Guest Post: A Developers' Guide to the Linked Data APIs - Jeni Tennison

Linked data offers some great advantages for publishing government data. The approach makes it easy to publish information in a way that allows it to be combined with other sets of data, without an up-front agreement about exactly what information should be published. The benefits arise from the emphasis on unambiguous, common identifiers for things, from the inherent extensibility of the RDF data model, and from the publication of data in a standard format. Linked data is a great way of publishing information for diverse and distributed organisations, such as government.

However, the RDF model, its various serialisations and the SPARQL query language are foreign to the majority of developers. Those developers understandably want to be able to use the tool chains that they are familiar with to access government data.
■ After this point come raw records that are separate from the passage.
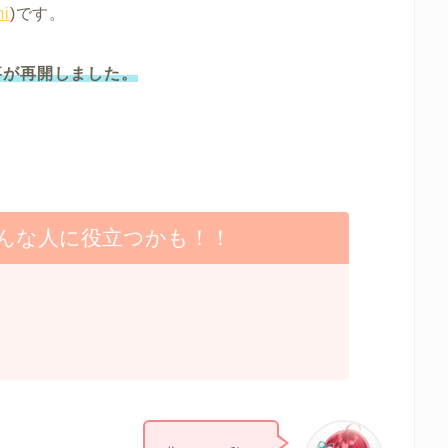
i
)です。
事が再開しました。
。
んな人に役立つかも！！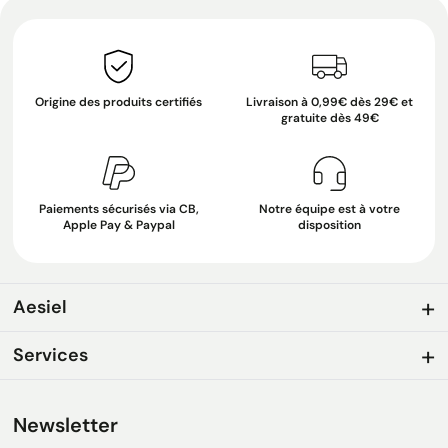
Origine des produits certifiés
Livraison à 0,99€ dès 29€ et
gratuite dès 49€
Paiements sécurisés via CB,
Notre équipe est à votre
Apple Pay & Paypal
disposition
Aesiel
Services
Newsletter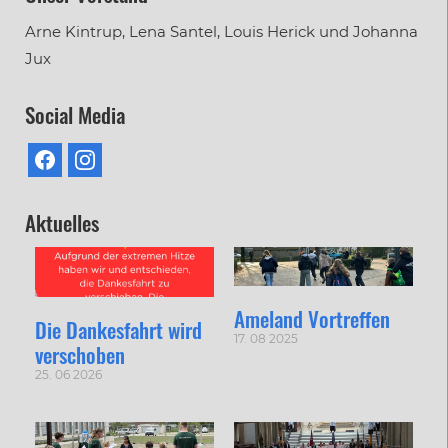
Arne Kintrup, Lena Santel, Louis Herick und Johanna
Jux
Social Media
Aktuelles
Ameland Vortreffen
Die Dankesfahrt wird
17. 08 2025
verschoben
25. 06 2026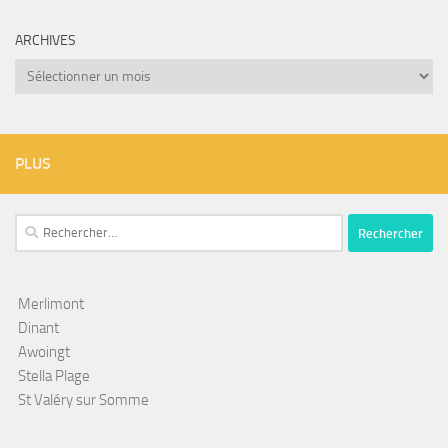
ARCHIVES
Archives
PLUS
Rechercher :
Merlimont
Dinant
Awoingt
Stella Plage
St Valéry sur Somme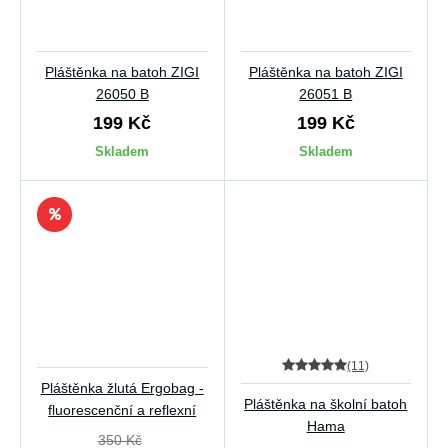
Pláštěnka na batoh ZIGI
Pláštěnka na batoh ZIGI
26050 B
26051 B
199 Kč
199 Kč
Skladem
Skladem
(11)
Pláštěnka žlutá Ergobag -
Pláštěnka na školní batoh
fluorescenční a reflexní
Hama
350 Kč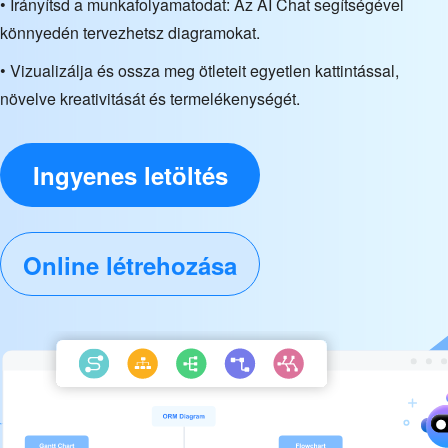
• Irányítsd a munkafolyamatodat: Az AI Chat segítségével
könnyedén tervezhetsz diagramokat.
• Vizualizálja és ossza meg ötleteit egyetlen kattintással,
növelve kreativitását és termelékenységét.
Ingyenes letöltés
Online létrehozása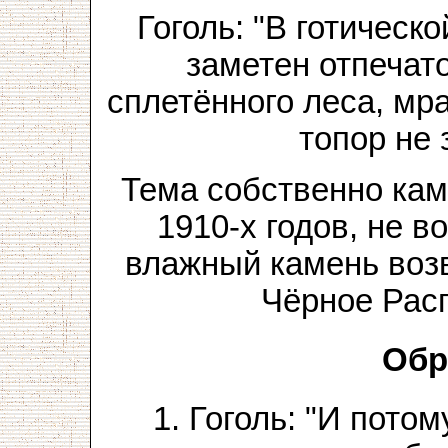
Гоголь: "В готическ
заметен отпечато
сплетённого леса, мра
топор не 
Тема собственно кам
1910-х годов, не 
влажный камень воз
Чёрное Рас
Обр
1. Гоголь: "И пото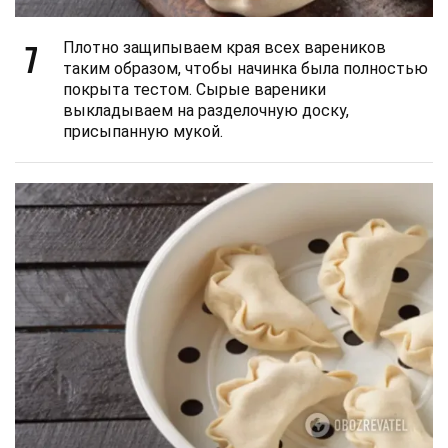
7
Плотно защипываем края всех вареников
таким образом, чтобы начинка была полностью
покрыта тестом. Сырые вареники
выкладываем на разделочную доску,
присыпанную мукой.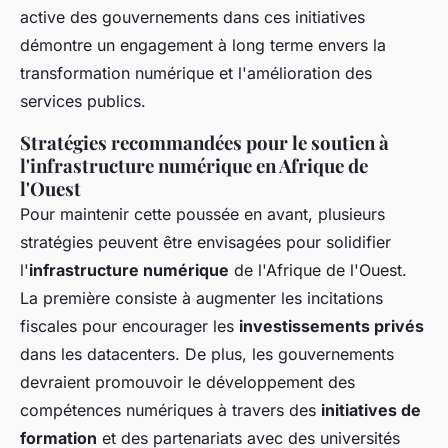
active des gouvernements dans ces initiatives
démontre un engagement à long terme envers la
transformation numérique et l'amélioration des
services publics.
Stratégies recommandées pour le soutien à
l'infrastructure numérique en Afrique de
l'Ouest
Pour maintenir cette poussée en avant, plusieurs
stratégies peuvent être envisagées pour solidifier
l'
infrastructure numérique
de l'Afrique de l'Ouest.
La première consiste à augmenter les incitations
fiscales pour encourager les
investissements privés
dans les datacenters. De plus, les gouvernements
devraient promouvoir le développement des
compétences numériques à travers des
initiatives de
formation
et des partenariats avec des universités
Publishing data purely as RDF, and providing access purely through SPARQL queries raises an unacceptable barrier onto the use of that data.

We have therefore been working on a way of retaining the advantages that the linked data approach gives us, while providing a much more familiar API to that data. Here, we'll talk about what these APIs look like, how you can use them, and a little about how they works behind the scenes. We're particularly keen to hear feedback to help us improve its usability.

The example that we discuss here is a particular configuration of a linked data API that operates over the SPARQL endpoint provided for the Edubase dataset. Some of the features that we'll look at are generic features that will be common for any configuration; others are specific to the way that this particular education API has been configured. Going forward, we expect the majority of the data that we publish as linked data to be accessible through this type of API.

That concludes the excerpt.